09:36 BAUBRANCHE

NPK: Grundlage für rechtssichere Ausschreibungen

Teaserbild-Quelle: Petra Bork, www.pixelio.de

Mit dem Normpositionen-Katalog (NPK) lassen sich Bauleistungen in Bezug auf Art, Qualität und Quantität klar beschreiben. Doch der NPK stellt auch aus rechtlicher Sicht eine geeignete Grundlage dar, um übersichtliche, vollständige und verständliche Ausschreibungen durchzuführen.

Von Carlo Peer

Mit der Beschreibung der Bauleistung zeigt die Bauherrschaft den offerierenden Bauunternehmern im Rahmen der Ausschreibung an, was in quantitativer und qualitativer Hinsicht gebaut werden soll. Dies geschieht häufig mit einem Leistungsverzeichnis, was dessen herausragende Bedeutung in der Baupraxis unterstreicht.

Mit einer «klaren Ausschreibung» ist natürlich nicht eine Submission gemeint, die sämtliche Missverständnisse ausräumt und spätere Streitigkeiten gänzlich verhindert. Nach diesem Verständnis dürfte nämlich nur dann von einer klaren Ausschreibung gesprochen werden, wenn die Ausschreibung sowohl dem bauherren- als auch dem unternehmerseitigen Idealzustand entspricht. Das ist utopisch.

Im Folgenden wird der Ausdruck «klare Ausschreibung» deshalb nicht in seiner strengsten terminologischen Form verwendet, sondern aus einer bescheideneren Perspektive betrachtet. Sie setzt sich mit der Frage auseinander, ob der NPK aus rechtlicher Sicht eine übersichtliche und verständliche Ausschreibung ermöglicht, die Missverständnisse unter den Beteiligten minimiert und Streitigkeiten vermeidet.

Vorteile bei Ausschreibungen mit dem NPK

Der NPK ist in der Schweiz nicht die einzige, aber eine weitverbreitete und standardisierte Methode, um Leistungsverzeichnisse zu erstellen. Er umfasst über eine Million standardisierter Normpositionen aus dem Hoch-, Tief- und Untertagbau sowie der Gebäudetechnik. Auf Grundlage der Ausführungsunterlagen (Ausschreibungspläne, Baubeschrieb usw.) kann mit den standardisierten Textbausteinen der einzelnen Normpositionen ein Leistungsverzeichnis erstellt werden, das alle Leistungen beinhaltet, die der Bauunternehmer zur Ausführung des Bauwerkes zu erbringen hat. Damit bildet der NPK das Gerüst, um Bauarbeiten auf Grundlage eines Leistungsverzeichnisses auszuschreiben.

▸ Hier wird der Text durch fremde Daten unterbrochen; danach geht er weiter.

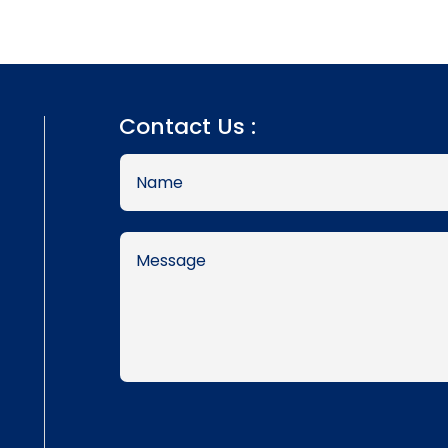
Contact Us :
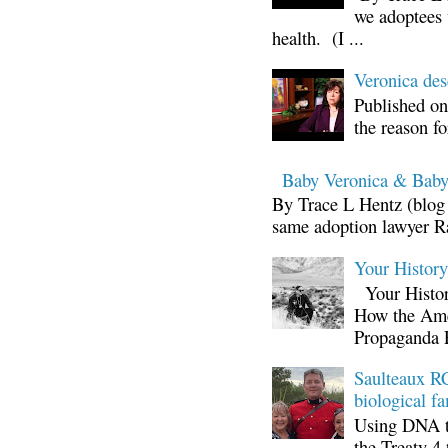
we adoptees 
health. (I ...
Veronica d
Published on
the reason fo
Baby Veronica & Baby
By Trace L Hentz (blog 
same adoption lawyer Ra
Your Histor
Your Histor
How the Ame
Propaganda 
Saulteaux RC
biological fa
Using DNA te
the Treaty 4 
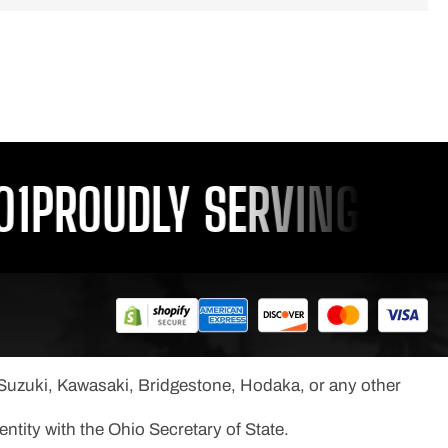
PROUDLY SERVING YOU S
, Suzuki, Kawasaki, Bridgestone, Hodaka, or any other
ntity with the Ohio Secretary of State.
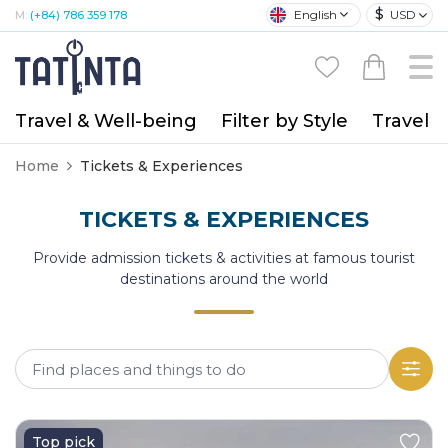
$
English
USD
M:
(+84) 786 359 178
Travel & Well-being
Filter by Style
Travel A
Home
Tickets & Experiences
TICKETS & EXPERIENCES
Provide admission tickets & activities at famous tourist
destinations around the world
Top pick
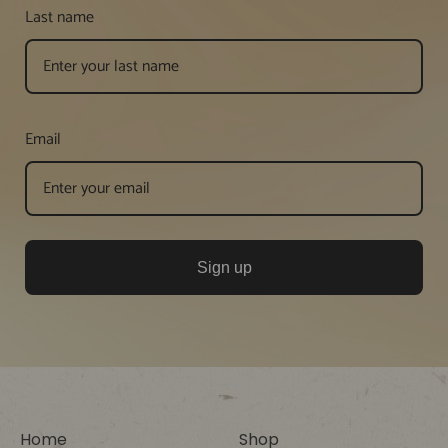
Last name
Email
Sign up
Home
Shop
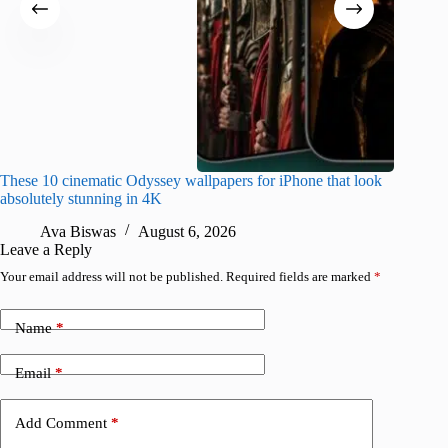
These 10 cinematic Odyssey wallpapers for iPhone that look
Amazing
absolutely stunning in 4K
on their
Ava Biswas
August 6, 2026
A
Leave a Reply
Your email address will not be published.
Required fields are marked
*
Name
*
Email
*
Add Comment
*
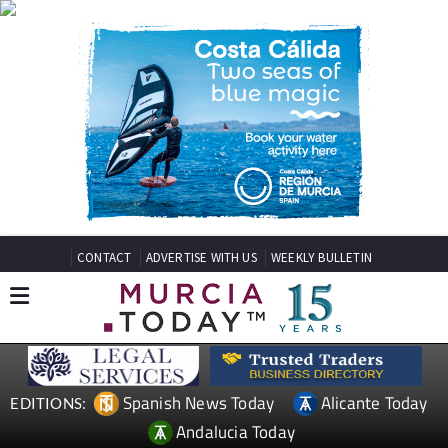
CONTACT
ADVERTISE WITH US
WEEKLY BULLETIN
Spanish News Today
Alicante Today
EDITIONS:
Andalucia Today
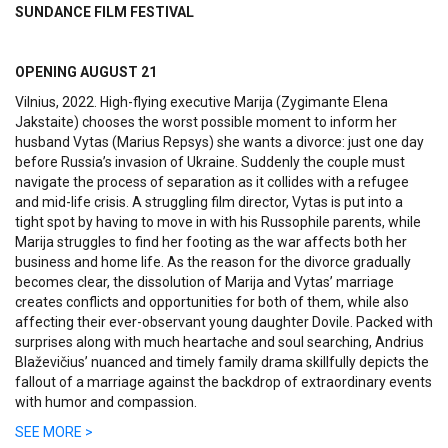
SUNDANCE FILM FESTIVAL
OPENING AUGUST 21
Vilnius, 2022. High-flying executive Marija (Zygimante Elena
Jakstaite) chooses the worst possible moment to inform her
husband Vytas (Marius Repsys) she wants a divorce: just one day
before Russia’s invasion of Ukraine. Suddenly the couple must
navigate the process of separation as it collides with a refugee
and mid-life crisis. A struggling film director, Vytas is put into a
tight spot by having to move in with his Russophile parents, while
Marija struggles to find her footing as the war affects both her
business and home life. As the reason for the divorce gradually
becomes clear, the dissolution of Marija and Vytas’ marriage
creates conflicts and opportunities for both of them, while also
affecting their ever-observant young daughter Dovile.
Packed with
surprises along with much heartache and soul searching, Andrius
Blaževičius’ nuanced and timely family drama skillfully depicts the
fallout of a marriage against the backdrop of extraordinary events
with humor and compassion.
SEE MORE >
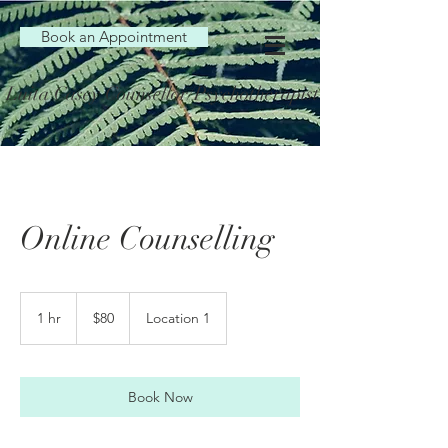
Book an Appointment
Luita Casey Counsellor/Psychotherapist
Online Counselling
80
Australian
1 hr
1
$80
Location 1
dollars
h
Book Now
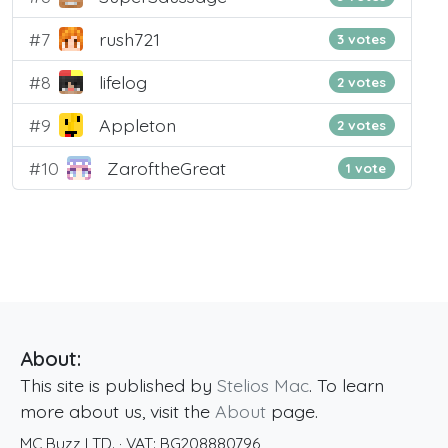
#7
rush721
3 votes
#8
lifelog
2 votes
#9
Appleton
2 votes
#10
ZaroftheGreat
1 vote
About:
This site is published by
Stelios Mac
. To learn
more about us, visit the
About
page.
MC Buzz LTD.
· VAT:
BG208880796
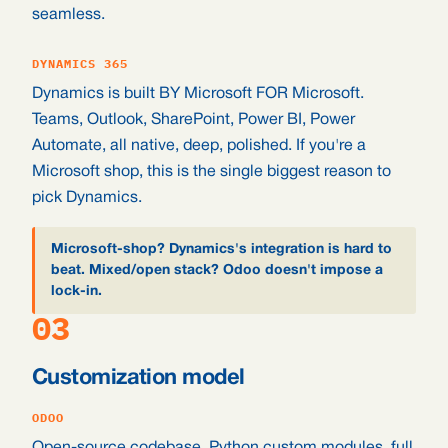
seamless.
DYNAMICS 365
Dynamics is built BY Microsoft FOR Microsoft.
Teams, Outlook, SharePoint, Power BI, Power
Automate, all native, deep, polished. If you're a
Microsoft shop, this is the single biggest reason to
pick Dynamics.
Microsoft-shop? Dynamics's integration is hard to
beat. Mixed/open stack? Odoo doesn't impose a
lock-in.
03
Customization model
ODOO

  • Rationalisierung der Ausschreibung

Die Aufgliederung der Bauleistung in Einzelleistungen ist ein komplexer Vorgang, der vom Ersteller des Leistungsverzeichnisses hohe Fachkenntnisse erfordert. Je komplexer die auszuschreibende Bauarbeit ist, desto detaillierter fällt für gewöhnlich die Beschreibung der Einzelleistungen aus. Indem die Anwender auf standardisierte, vorgefertigte Normpositionen zu den bauspezifischen Arbeitsleistungen zurückgreifen können, wird die Aufgliederung der Bauleistung stark vereinfacht. Damit geht auch eine Rationalisierung der Ausschreibung einher.

Darüber hinaus kann der Unternehmer auf Grundlage der standardisierten Textbausteine im NPK das Leistungsverzeichnis direkt in seine Kalkulationssoftware importieren, um die Preise der einzelnen Leistungen zu bestimmen. Auch deshalb wird die Offertstellung und damit die Ausschreibung rationalisiert.

  • Rechtssicherheit

Die einheitliche Formulierungsweise, der einheitliche Aufbau und die einheitliche Gliederung des NPK tragen dazu bei, dass die an der Ausschreibung beteiligten Personen (Architekt, Ingenieur, Bauherr, Unternehmer usw.) das Leistungsverzeichnis besser und vor allem gleich verstehen.

Damit werden einerseits die Risiken für Widersprüche und Lücken im Leistungsverzeichnis minimiert. Andererseits helfen standardisierte Textbausteine somit, den Ausschreibungen mehr Rechtssicherheit zu verleihen, indem sie für Klarheit, Beständigkeit und Vorhersehbarkeit bei der Aufgliederung der Bauleistung in Einzelleistungen sorgen.

Standardisierte Textbausteine verleihen Ausschreibungen mehr Rechtssicherheit, indem sie für Klarheit, Beständigkeit und Vorhersehbarkeit sorgen.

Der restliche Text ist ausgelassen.